At first glance, I seem very simple. I’m just another plank of wood on your floor, one among many. Sure, I’m beautiful — after all, I’m heartwood pine. I have tiny holes and knots and marks. To say I have personality is an understatement.
But I also have a story. A pretty good one, I think.
Right now I am beneath your feet, but many decades ago I was soaring high above you, growing tall and straight in a forest full of trees. Did you know that smaller trees in a forest often die out because they don’t get enough sunlight? I was one of the lucky ones. The sunlight saw it fit to shine right down on me, and so I grew fast, spreading out my branches to take in more of everything — more sun, more air, more water.
Squirrels absolutely loved me, and I adored them. Woodpeckers? Not so much. There was a raccoon who chose to call me home for a while, and that’s a story in and of itself, believe me. We would be here all day if I got into that.
Then came the men with their big machines, the smell of oil and gas rising up with the noise, and then my life took the first step in the long journey that brought me from the forest and into your home. There was the mill, where everything was even louder. Then there was the truck, and more scents of oil and diesel, and then there was that first house.
Life in that first house
What a fine house it was! The men handled me with such care. I was laid down softly, oh-so carefully, and fastened there with the finest of nails and glues. The whole house was soon filled with the scent of pine, and before long the family moved in. The man had a loud, booming voice. The woman wore skirts that rustled against us all like the leaves of the forest, both soft and stiff at the same time. But my favorite was the little boy, who got right down on his knees and ran his wooden trucks across every board, using the lines and knots as mileposts on his imaginary road.
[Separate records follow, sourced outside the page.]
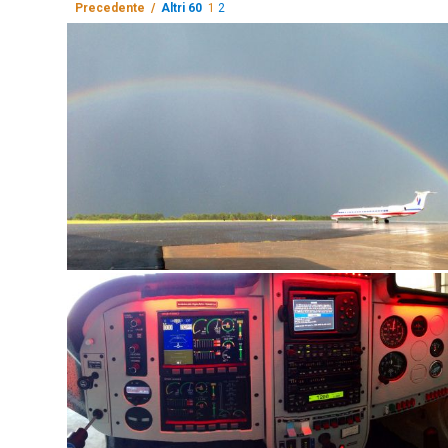
Precedente /
Altri 60
1
2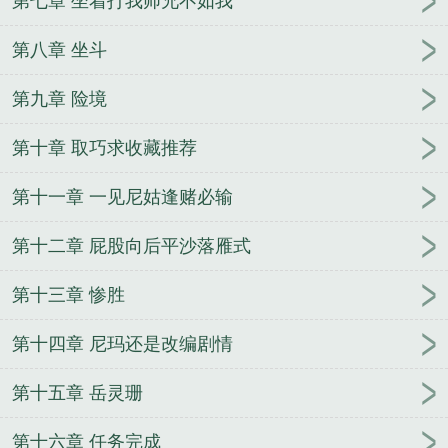
第七章 坐着打我师兄不如我
第八章 坐斗
第九章 险境
第十章 取巧求收藏推荐
第十一章 一见尼姑逢赌必输
第十二章 屁股向后平沙落雁式
第十三章 惨胜
第十四章 尼玛还是改编剧情
第十五章 岳灵珊
第十六章 任务完成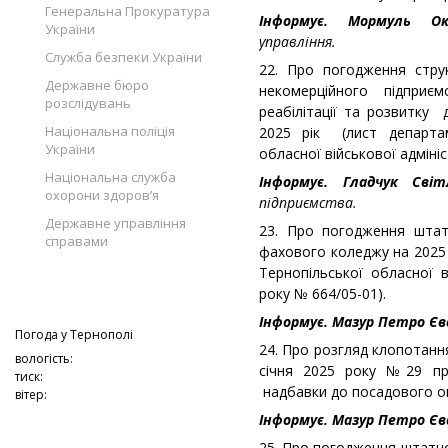
Генеральна Прокуратура
Інформує. Мормуль 
України
управління.
Служба безпеки України
22. Про погодження стру
Державне бюро
некомерційного підприє
розслідувань
реабілітації та розвитку 
Національна поліція
2025 рік (лист департам
України
обласної військової адмініс
Національна служба
Інформує. Гладчук Св
охорони здоров’я
підприємства.
Державне управління
23. Про погодження штат
справами
фахового коледжу на 2025 
Тернопільської обласної в
року № 664/05-01).
Інформує. Мазур Петро Є
Погода у
Тернополі
24. Про розгляд клопотанн
вологість:
січня 2025 року №29 п
тиск:
надбавки до посадового ок
вітер:
Інформує. Мазур Петро Є
25. Про погодження штатн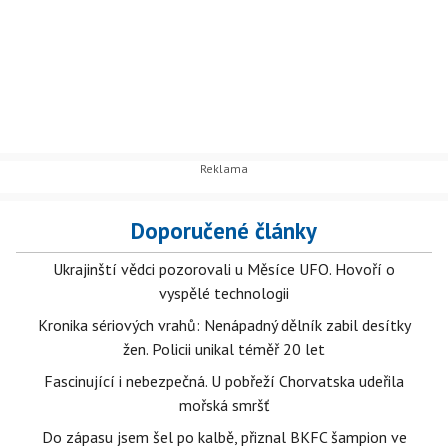
Doporučené články
Ukrajinští vědci pozorovali u Měsíce UFO. Hovoří o
vyspělé technologii
Kronika sériových vrahů: Nenápadný dělník zabil desítky
žen. Policii unikal téměř 20 let
Fascinující i nebezpečná. U pobřeží Chorvatska udeřila
mořská smršť
Do zápasu jsem šel po kalbě, přiznal BKFC šampion ve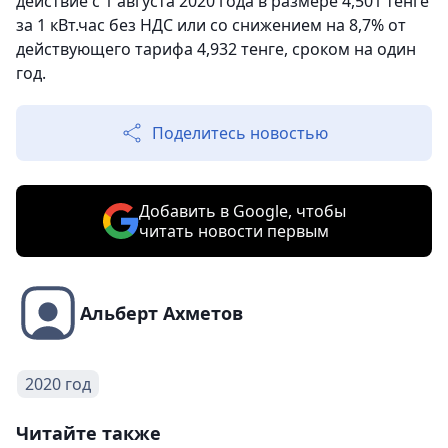
действие с 1 августа 2020 года в размере 4,501 тенге
за 1 кВт.час без НДС или со снижением на 8,7% от
действующего тарифа 4,932 тенге, сроком на один
год.
Поделитесь новостью
Добавить в Google, чтобы
читать новости первым
Альберт Ахметов
2020 год
Читайте также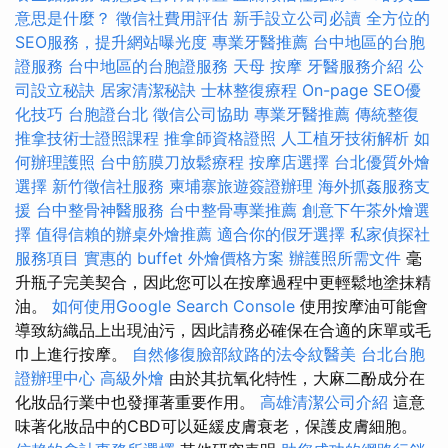
意思是什麼？
徵信社費用評估
新手設立公司必讀
全方位的
SEO服務，提升網站曝光度
專業牙醫推薦
台中地區的台胞
證服務
台中地區的台胞證服務
天母 按摩
牙醫服務介紹
公
司設立秘訣
居家清潔秘訣
士林整復療程
On-page SEO優
化技巧
台胞證台北
徵信公司協助
專業牙醫推薦
傳統整復
推拿技術士證照課程
推拿師資格證照
人工植牙技術解析
如
何辦理護照
台中筋膜刀放鬆療程
按摩店選擇
台北優質外燴
選擇
新竹徵信社服務
柬埔寨旅遊簽證辦理
海外抓姦服務支
援
台中整骨神醫服務
台中整骨專業推薦
創意下午茶外燴選
擇
值得信賴的辦桌外燴推薦
適合你的假牙選擇
私家偵探社
服務項目
實惠的 buffet 外燴價格方案
辦護照所需文件
毫
升瓶子完美契合，因此您可以在按摩過程中更輕鬆地塗抹精
油。
如何使用Google Search Console
使用按摩油可能會
導致紡織品上出現油污，因此請務必確保在合適的床單或毛
巾上進行按摩。
自然修復臉部紋路的法令紋醫美
台北台胞
證辦理中心
高級外燴
由於其抗氧化特性，大麻二酚成分在
化妝品行業中也發揮著重要作用。
高雄清潔公司介紹
這意
味著化妝品中的CBD可以延緩皮膚衰老，保護皮膚細胞。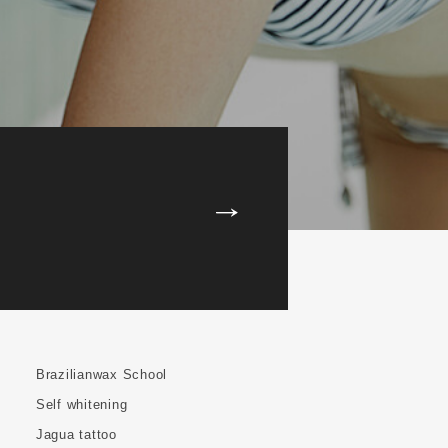
Brazilianwax School
Self whitening
Jagua tattoo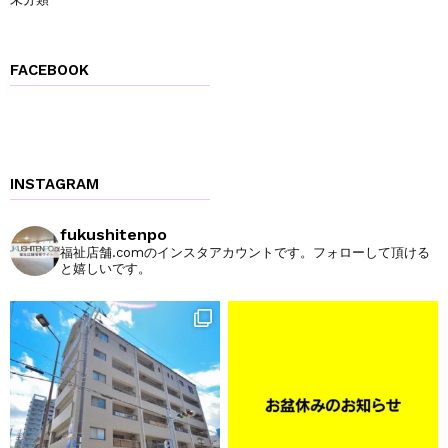
FACEBOOK
INSTAGRAM
fukushitenpo
福祉店舗.comのインスタアカウントです。フォローして頂ける
と嬉しいです。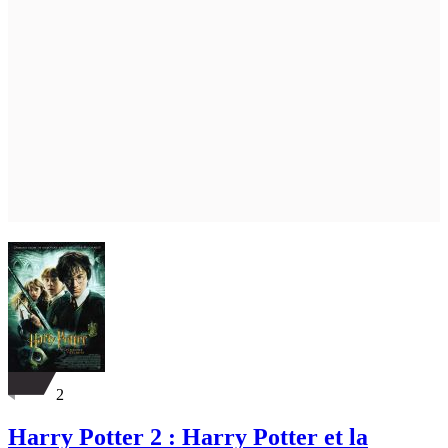
2
Harry Potter 2 : Harry Potter et la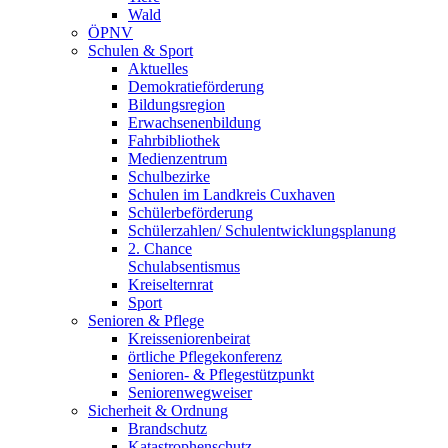
Wald
ÖPNV
Schulen & Sport
Aktuelles
Demokratieförderung
Bildungsregion
Erwachsenenbildung
Fahrbibliothek
Medienzentrum
Schulbezirke
Schulen im Landkreis Cuxhaven
Schülerbeförderung
Schülerzahlen/ Schulentwicklungsplanung
2. Chance
Schulabsentismus
Kreiselternrat
Sport
Senioren & Pflege
Kreisseniorenbeirat
örtliche Pflegekonferenz
Senioren- & Pflegestützpunkt
Seniorenwegweiser
Sicherheit & Ordnung
Brandschutz
Katastrophenschutz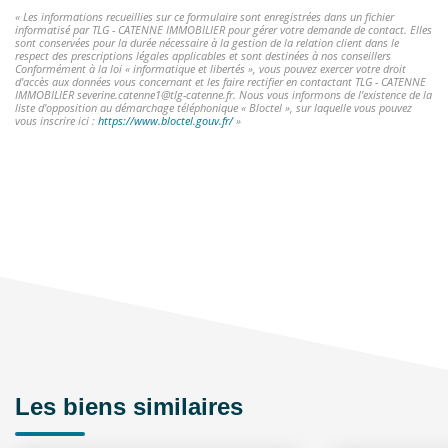
« Les informations recueillies sur ce formulaire sont enregistrées dans un fichier
informatisé par TLG - CATENNE IMMOBILIER pour gérer votre demande de contact. Elles
sont conservées pour la durée nécessaire à la gestion de la relation client dans le
respect des prescriptions légales applicables et sont destinées à nos conseillers
Conformément à la loi « informatique et libertés », vous pouvez exercer votre droit
d'accès aux données vous concernant et les faire rectifier en contactant TLG - CATENNE
IMMOBILIER severine.catenne1@tlg-catenne.fr. Nous vous informons de l'existence de la
liste d'opposition au démarchage téléphonique « Bloctel », sur laquelle vous pouvez
vous inscrire ici :
https://www.bloctel.gouv.fr/
»
Les biens similaires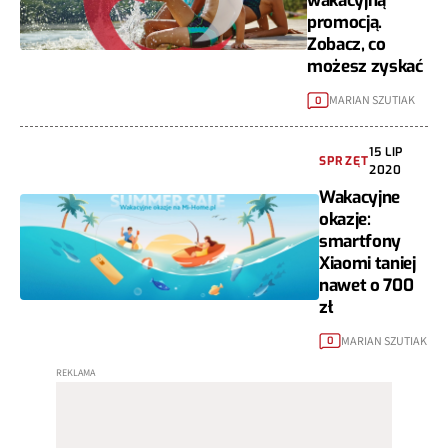
wakacyjną
promocją.
Zobacz, co
możesz zyskać
MARIAN SZUTIAK
0
15 LIP
SPRZĘT
2020
Wakacyjne
okazje:
smartfony
Xiaomi taniej
nawet o 700
zł
MARIAN SZUTIAK
0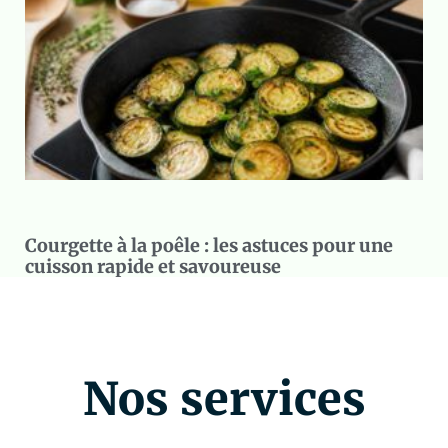
Courgette à la poêle : les astuces pour une
cuisson rapide et savoureuse
Nos services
Over time I took on the patina of a life well-loved. See that nick there? That came from the day the lady of the house dropped a saucer. Oh, how she cursed! She cursed like a sailor when no one was around. See that long line, the one that shows up only when the light hits a certain way? That’s from a new toy the boy got for Christmas, this one with metal wheels. And that little dip, the one that you can barely feel? That’s because of my place, which was right near the fireplace, where the man would often stand after a long day of work, sighing and holding his hands out to the fire.
The boy grew up, and the man passed away, and the woman kept the house for years, but then she was gone too. How long did we all sit idle? The days stretched into years. There was mostly silence, sometimes the occasional howl of the wind, sometimes the creaking of old, tired walls. It was a lonely time.
But then, you came along.
A life reclaimed
The doors were thrown open and the sunlight came in with you, and then you stood over the fine hardwood floor and gasped. You moved so carefully, as if you might wipe away the marks of age by taking the wrong step. Two days later a crew appeared with their tools and their laughter, and they pried me up from the place where I had held court for so long. And now, here I am — on the floor of your fine new home, just another of the many reclaimed planks of pine that grace your living room.
Here’s the best part: You have two little girls. They run their plastic ponies over the racetrack created by the straight lines. They lay on their bellies with crayons and paper in front of them and draw for hours. They bounce balls to each other, giggling at the way they sometimes bounce them to the ceiling — when you aren’t watching, of course.
See that little scrape? Right there, at the corner? You did that. You don’t remember it, but you created it when you moved the coffee table in. You are already leaving your mark.
This is what it’s like to be a reclaimed slice of history. I’m just another plank of pine on your floor, but I have a story. I appreciate that you recognized it, and chose to put me in a place where I could build up even more character, one year at a time.